Probably no margin expansion at all - just covering their interest rate risk.
(and I'm the last person who usually supports banks and their profit making....but this is just them covering interest rate risk of their assets and liabilities (deposits and mortgages))
Yeh fair point short term, but zoom out over the full move and it aint really been even tho
Many would say a strong banking system is a good thing.
I think banks are making easy money in NZ.
https://www.afr.com/markets/equity-markets/shares-of-big-four-banks-at-…
Shares of Australia’s big four banks could come under pressure after the Reserve Bank raised interest rates on Tuesday, with Morgan Stanley warning that earnings could be hit by as much as 11 per cent.
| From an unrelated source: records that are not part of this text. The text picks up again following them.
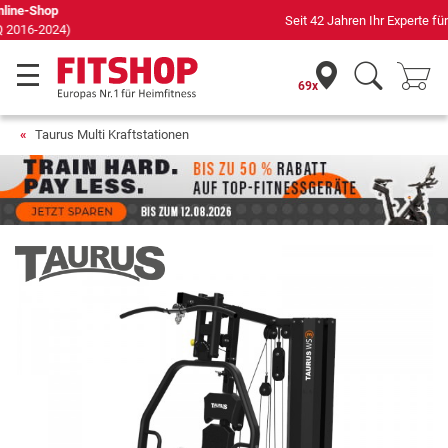
Seit 42 Jahren Ihr Experte für Heimfitness
69x
Taurus Multi Kraftstationen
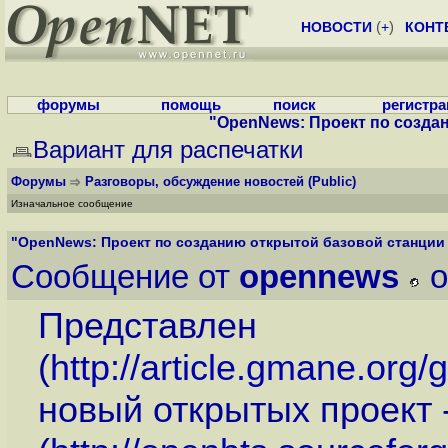
НОВОСТИ
(
+
)
КОНТ
форумы
помощь
поиск
регистр
"OpenNews: Проект по создан
Вариант для распечатки
Форумы
Разговоры, обсуждение новостей
(Public)
Изначальное сообщение
"OpenNews: Проект по созданию открытой базовой станции д
Сообщение от
opennews
o
Представлен
(
http://article.gmane.or
новый открытых проект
Bank analyst Richard Wiles told a webinar on Wednesday that the RBA’s 25-basis-point increase to 4.1 per cent – the second move higher in as many months – could “fundamentally shift operating conditions” for the lenders.
Worst-case scenario
In that scenario, Wiles warned that CBA shares could tumble more than 40 per cent to $101.5, Westpac could drop 36 per cent to $26.5, NAB 31 per cent to $32.9, and ANZ 21 per cent to $29.8.
A large part of the risk, he said, was because the shares were already trading at a lofty price-to-earnings multiple of 20 on average.
“History tells you that when the RBA hikes, bank price-to-earnings multiples go down. It hasn’t happened yet, but that’s what’s happened historically,” Wiles said.
Place your bets, BANZAI!!!!
Yup strong banks are good, which sorta supports the margin point too. Like theyre not exactly under pressure here.
They enjoy some of the greatest profit margins in the western world operating in NZ, and can siphon off profits offshore to AUS to buffer their business there as needed.